TASK: When you transcribe the data below, reproduce every line exactly and leave each picture out.

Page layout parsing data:
== Segment start ==
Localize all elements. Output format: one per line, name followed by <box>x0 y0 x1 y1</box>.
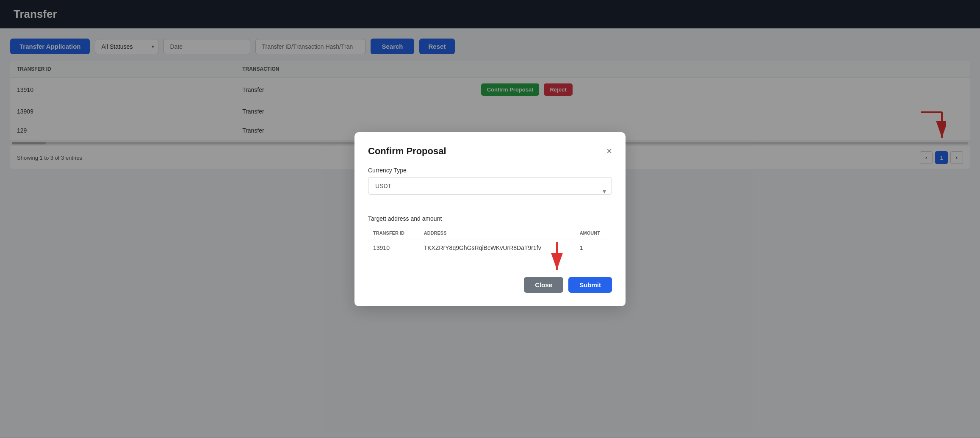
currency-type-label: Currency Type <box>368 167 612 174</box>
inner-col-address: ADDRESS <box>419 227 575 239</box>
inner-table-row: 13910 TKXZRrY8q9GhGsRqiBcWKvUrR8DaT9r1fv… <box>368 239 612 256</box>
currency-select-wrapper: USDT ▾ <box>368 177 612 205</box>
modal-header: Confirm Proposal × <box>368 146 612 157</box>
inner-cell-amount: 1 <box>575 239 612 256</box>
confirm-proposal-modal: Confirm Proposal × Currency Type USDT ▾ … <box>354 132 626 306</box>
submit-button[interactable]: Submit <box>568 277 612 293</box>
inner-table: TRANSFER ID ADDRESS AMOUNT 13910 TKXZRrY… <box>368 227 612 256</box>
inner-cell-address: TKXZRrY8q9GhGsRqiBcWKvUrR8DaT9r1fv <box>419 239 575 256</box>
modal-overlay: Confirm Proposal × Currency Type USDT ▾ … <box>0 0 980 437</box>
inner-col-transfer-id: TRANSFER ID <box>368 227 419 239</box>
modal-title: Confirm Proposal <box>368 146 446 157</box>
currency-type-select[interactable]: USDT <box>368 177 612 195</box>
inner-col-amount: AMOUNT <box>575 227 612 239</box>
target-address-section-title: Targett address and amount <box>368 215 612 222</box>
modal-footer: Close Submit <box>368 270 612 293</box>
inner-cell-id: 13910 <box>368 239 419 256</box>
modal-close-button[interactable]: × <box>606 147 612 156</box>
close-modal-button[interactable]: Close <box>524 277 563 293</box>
== Segment end ==
RESPONSE:
Localize all elements. Output format: one per line, name followed by <box>x0 y0 x1 y1</box>.
currency-type-label: Currency Type <box>368 167 612 174</box>
inner-col-address: ADDRESS <box>419 227 575 239</box>
inner-table-row: 13910 TKXZRrY8q9GhGsRqiBcWKvUrR8DaT9r1fv… <box>368 239 612 256</box>
currency-select-wrapper: USDT ▾ <box>368 177 612 205</box>
modal-header: Confirm Proposal × <box>368 146 612 157</box>
inner-cell-amount: 1 <box>575 239 612 256</box>
confirm-proposal-modal: Confirm Proposal × Currency Type USDT ▾ … <box>354 132 626 306</box>
submit-button[interactable]: Submit <box>568 277 612 293</box>
inner-table: TRANSFER ID ADDRESS AMOUNT 13910 TKXZRrY… <box>368 227 612 256</box>
inner-cell-address: TKXZRrY8q9GhGsRqiBcWKvUrR8DaT9r1fv <box>419 239 575 256</box>
modal-overlay: Confirm Proposal × Currency Type USDT ▾ … <box>0 0 980 437</box>
inner-col-transfer-id: TRANSFER ID <box>368 227 419 239</box>
modal-title: Confirm Proposal <box>368 146 446 157</box>
currency-type-select[interactable]: USDT <box>368 177 612 195</box>
inner-col-amount: AMOUNT <box>575 227 612 239</box>
target-address-section-title: Targett address and amount <box>368 215 612 222</box>
modal-footer: Close Submit <box>368 270 612 293</box>
inner-cell-id: 13910 <box>368 239 419 256</box>
modal-close-button[interactable]: × <box>606 147 612 156</box>
close-modal-button[interactable]: Close <box>524 277 563 293</box>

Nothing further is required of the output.